Erin Kirkland isn’t quite ready to hang up her skates.
The Tisdale, Sask., native and member of the Prince Albert Bears has one last tournament. All those years in minor hockey, growing up playing the game she loved is concluding with the 2022 Esso Cup.
Kirkland is one of five 17-year-olds – alongside Paige Dawson, Taylor Leitch, Carnell Olsen and Sophia Zuck – who will wrap up their minor hockey careers at Canada’s National Women’s U18 Club Championship.
The opportunity to play for a national title has been a long time coming for the quintet; the Bears were originally scheduled to host the 2020 Esso Cup before it was cancelled in the early days of the COVID-19 pandemic. Prince Albert was then awarded the 2021 tournament, but the pandemic scuttled those plans as well.
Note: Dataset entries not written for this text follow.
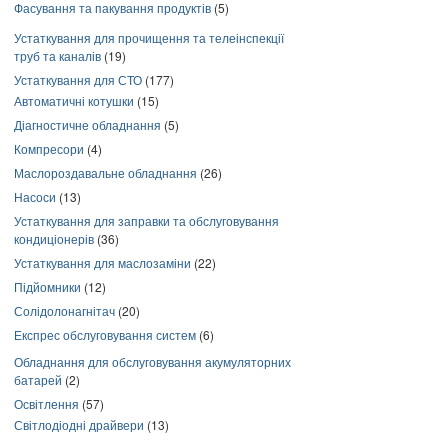
Фасування та пакування продуктів
(5)
Устаткування для прочищення та телеінспекції
труб та каналів
(19)
Устаткування для СТО
(177)
Автоматичні котушки
(15)
Діагностичне обладнання
(5)
Компресори
(4)
Маслороздавальне обладнання
(26)
Насоси
(13)
Устаткування для заправки та обслуговування
кондиціонерів
(36)
Устаткування для маслозаміни
(22)
Підйомники
(12)
Солідолонагнітач
(20)
Експрес обслуговування систем
(6)
Обладнання для обслуговування акумуляторних
батарей
(2)
Освітлення
(57)
Світлодіодні драйвери
(13)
This year the Bears finally get their shot as the host team, although they’ll do it 765 kilometres from home. Earlier this season, as the Omicron variant was making its way through Canadian communities, Hockey Canada and the host committee in Prince Albert made the decision that the event would go ahead but it would be held at a neutral site – announced in early April as Okotoks, Alta.
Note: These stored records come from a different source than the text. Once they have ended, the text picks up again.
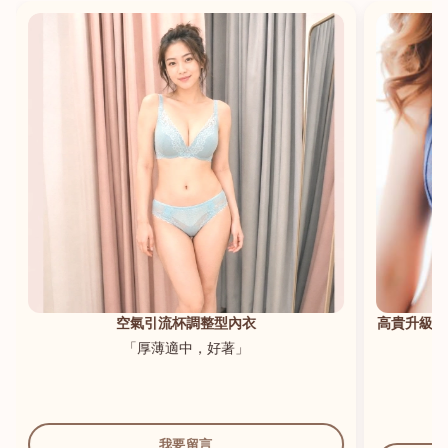
港澳中文
English
空氣引流杯調整型內衣
高貴升級新
「厚薄適中，好著」
我要留言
“It’s really special that we get to [play in the Esso Cup],” says Kirkland, who is off to Iowa Western Community College in the fall on a softball scholarship. “I played with the girls before when we were supposed to have it in 2020 and they were very upset that they couldn’t go to it. One of the main reasons a lot of us girls chose to come to the Bears was because of the Esso Cup. It’s a really exciting opportunity we all get to have.”
Prince Albert had its fair share of ups and downs in 2021-22; it finished the regular season with a record of 10 wins, 15 losses, one overtime win and four overtime losses, good for fifth place in the Saskatchewan Female U18 AAA Hockey League, before it was bounced in three-straight games by the Saskatoon Stars in the opening round of the playoffs.
With the Stars finishing the sweep on March 9, it means the Bears will go 68 days without game action before they open their Esso Cup schedule against the Durham West Lightning, the Ontario Region champions, on May 16.
Among the greatest challenges the club faced came in January when longtime head coach Jeff Willoughby resigned from his position. Assistant coach Steve Young, a former coach of the Moose Jaw Warriors of the Western Hockey League, took over head coaching duties.
Young admits the situation wasn’t ideal for his players, but has been impressed how the girls have adapted and worked together on a common goal.
“Jeff and I are different people and we have different thoughts, so there were some changes there,” Young says. “But the nucleus of the team was there. What we tried to do was keep moving forward, polish some things up and try to win some hockey games.
“We have a team that it’s important that all 20 of us are together. We don’t have a makeup of a team where we have a top-end scorer or top-end checker or anything like that. We are kind of a balanced team.”
Kirkland says her coach nailed the description of the club.
“That’s definitely it. There is no player that stands out,” she says. “We work together as a team and everything we do is for the team. It’s a battle we have to do together. If not everyone is putting in the effort, then the games don’t usually go well for us.
“[The coaching change] definitely was a big change, but we tried to look to the positive side of it, that change is good and this can help us. It helped a lot, and we grew as a team and we realized that whatever happens, we have to all stick together and keep pushing because we have a big goal in the end and that’s Esso and it’s coming soon.”